-- Data listing follows --
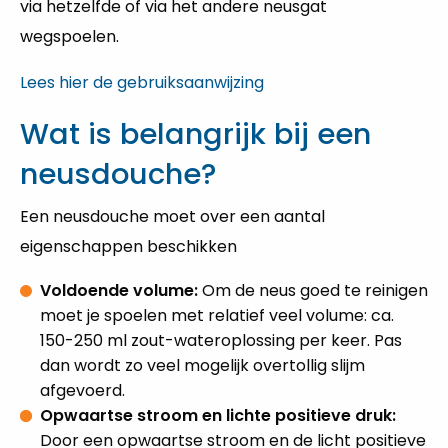
via hetzelfde of via het andere neusgat
wegspoelen.
Lees hier de gebruiksaanwijzing
Wat is belangrijk bij een
neusdouche?
Een neusdouche moet over een aantal
eigenschappen beschikken
Voldoende volume:
Om de neus goed te reinigen
moet je spoelen met relatief veel volume: ca.
150-250 ml zout-wateroplossing per keer. Pas
dan wordt zo veel mogelijk overtollig slijm
afgevoerd.
Opwaartse stroom en lichte positieve druk:
Door een opwaartse stroom en de licht positieve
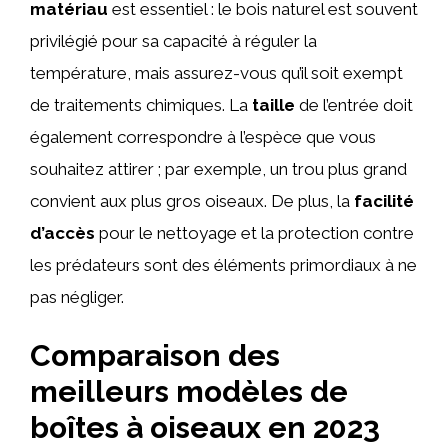
matériau
est essentiel : le bois naturel est souvent
privilégié pour sa capacité à réguler la
température, mais assurez-vous qu’il soit exempt
de traitements chimiques. La
taille
de l’entrée doit
également correspondre à l’espèce que vous
souhaitez attirer ; par exemple, un trou plus grand
convient aux plus gros oiseaux. De plus, la
facilité
d’accès
pour le nettoyage et la protection contre
les prédateurs sont des éléments primordiaux à ne
pas négliger.
Comparaison des
meilleurs modèles de
boîtes à oiseaux en 2023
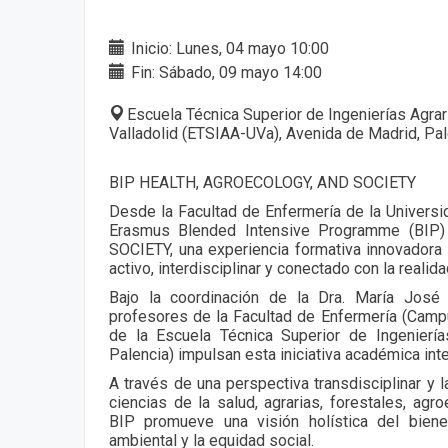
Inicio: Lunes, 04 mayo 10:00
Fin: Sábado, 09 mayo 14:00
Escuela Técnica Superior de Ingenierías Agrar
Valladolid (ETSIAA-UVa), Avenida de Madrid, Pa
BIP HEALTH, AGROECOLOGY, AND SOCIETY
Desde la Facultad de Enfermería de la Universi
Erasmus Blended Intensive Programme (BI
SOCIETY, una experiencia formativa innovadora
activo, interdisciplinar y conectado con la realida
Bajo la coordinación de la Dra. María José
profesores de la Facultad de Enfermería (Campu
de la Escuela Técnica Superior de Ingenierí
Palencia) impulsan esta iniciativa académica inte
A través de una perspectiva transdisciplinar y 
ciencias de la salud, agrarias, forestales, agro
BIP promueve una visión holística del biene
ambiental y la equidad social.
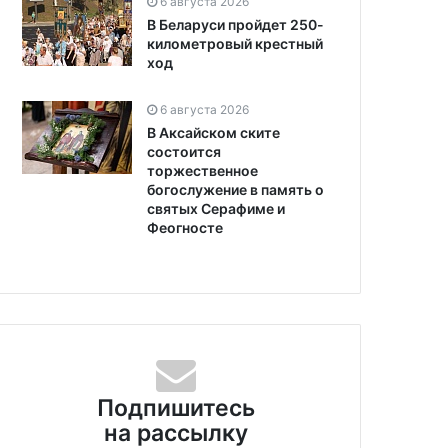
6 августа 2026
В Беларуси пройдет 250-
километровый крестный
ход
6 августа 2026
В Аксайском ските
состоится
торжественное
богослужение в память о
святых Серафиме и
Феогносте
Подпишитесь
на рассылку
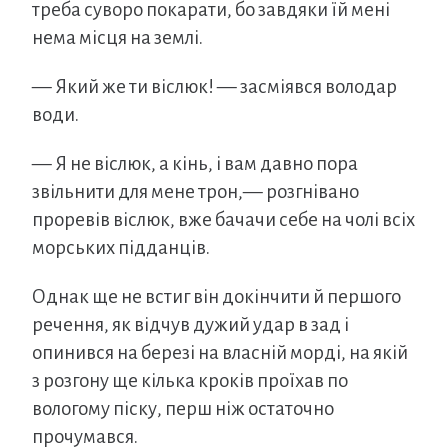
треба суворо покарати, бо завдяки їй мені
нема місця на землі.
— Який же ти віслюк! — засміявся володар
води.
— Я не віслюк, а кінь, і вам давно пора
звільнити для мене трон,— розгнівано
проревів віслюк, вже бачачи себе на чолі всіх
морських підданців.
Однак ще не встиг він докінчити й першого
речення, як відчув дужий удар в зад і
опинився на березі на власній морді, на якій
з розгону ще кілька кроків проїхав по
вологому піску, перш ніж остаточно
прочумався.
-- Data listing concluded --
What to do:
Look above for the line with "boîtes à oiseaux en 2023", then give again exactly every line from there through the line with "Bajo la coordinación de la Dra. María José", skipping the pictures.

Answer to this task:
boîtes à oiseaux en 2023
Inicio: Lunes, 04 mayo 10:00
Fin: Sábado, 09 mayo 14:00
Escuela Técnica Superior de Ingenierías Agrar
Valladolid (ETSIAA-UVa), Avenida de Madrid, Pa
BIP HEALTH, AGROECOLOGY, AND SOCIETY
Desde la Facultad de Enfermería de la Universi
Erasmus Blended Intensive Programme (BI
SOCIETY, una experiencia formativa innovadora
activo, interdisciplinar y conectado con la realida
Bajo la coordinación de la Dra. María José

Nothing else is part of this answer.